[Collected data entries]
-=-=-=-=-

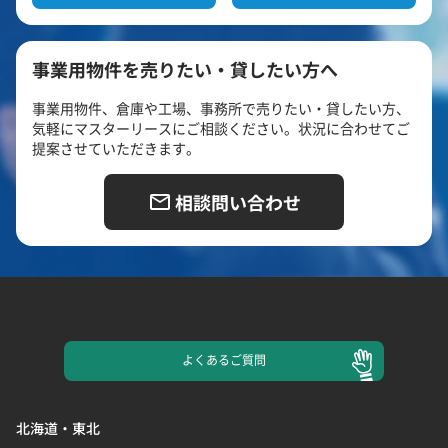
事業用物件を売りたい・貸したい方へ
事業用物件、倉庫や工場、事務所で売りたい・貸したい方、
気軽にマスターリースにご相談ください。状況に合わせてご
提案させていただきます。
相談問い合わせ
よくある
ご質問
北海道・東北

-=-=-=-=-

● **Work instructions**:
Omit every picture, then repeat the remaining data exactly as it appears above.

● **Response to the task**:
事業用物件を売りたい・貸したい方へ
事業用物件、倉庫や工場、事務所で売りたい・貸したい方、
気軽にマスターリースにご相談ください。状況に合わせてご
提案させていただきます。
相談問い合わせ
よくある
ご質問
北海道・東北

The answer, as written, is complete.